If you have been tested like Abraham in the Bible, you will never forget how you feared for yourself and for your loved one, but more than fear, how faith in your God and in yourself should not have made you fear at all. In a four-scenario exegesis of Genesis 22:1-18, Johannes as Conscience monologues on the anguish of the patriarch Abraham, who was asked by God to kill his beloved son Isaac at the altar of sacrifice. Abraham stoically proceeds to obey God’s orders until God stops him in time and rewards his devotion.
Kierkegaard says, “Infinite resignation is the last stage before faith, so anyone who has not made this movement does not have faith, for only in infinite resignation does an individual become conscious of his eternal validity, and only then can one speak of grasping existence by virtue of faith.”
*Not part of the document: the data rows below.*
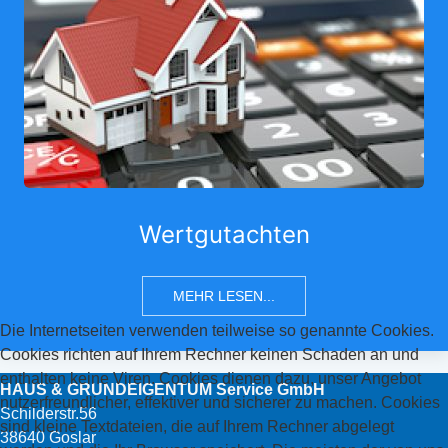
Wertgutachten
MEHR LESEN...
Die Internetseiten verwenden teilweise so genannte Cookies.
Cookies richten auf Ihrem Rechner keinen Schaden an und
enthalten keine Viren. Cookies dienen dazu, unser Angebot
HAUS & GRUNDEIGENTUM Service GmbH
nutzerfreundlicher, effektiver und sicherer zu machen. Cookies
Schilderstr.56
sind kleine Textdateien, die auf Ihrem Rechner abgelegt
38640 Goslar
I have not forgotten the fear and trembling of my youth, Manong. What Kierkegaard calls “the shudder of thought” shakes us all still — history has been battered with conflicts of universal principles, with global wars and horrible terrorism. Thoughts and emotions are more complex than can ever be conjured by the allegorical scenarios of Johannes Silentio of the sacrifice of Isaac by his own father. Is it time for the sublimated resignation to Fate, while hoping, in the realm of the existentialist Absurd, that it will not be Humankind who will be the final victim of sacrifice in all these? To be truly absurd, who else can it be?
In our country, a peaceful revolution that restored democracy is being denigrated as an event that lacked follow-through. Six presidents after ousting the dictator Ferdinand Marcos — are we back to where we were before 1986?
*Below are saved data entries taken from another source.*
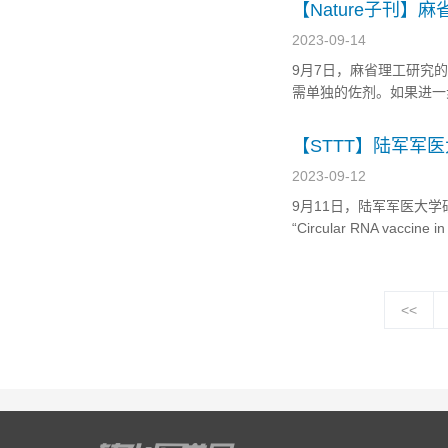
结核病肺组织的异质性和细
【Nature子刊】
2023-09-14
9月7日，麻省理工研究的
需单独的佐剂。如果进一
生更持久的免疫力。研究
苗诱导了强烈的免疫反应。该研究发
【STTT】陆军军
2023-09-12
9月11日，陆军军医大学研究人员
“Circular RNA vacc
circRNA疫苗，包括它
<<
Gross Domestic Product (GDP) rose like a phoenix from the ashes of a -7.31% GNP growth in Marcos’ last year to 3.42% in 1986, the first year of Corazon Aquino, by default the icon for democracy, by being the widow of the slain Senator Benigno Aquino, Jr., whose murder in 1983 triggered the public protests against the dictatorship. From 1986, GDP rose and fell parallel to world measure according to fluctuations in the global economy, growing with the ASEAN region to levels of 6-7% ,and averaging about 5% in the last 20 years. Not a bad recovery for a country plundered by an autocracy.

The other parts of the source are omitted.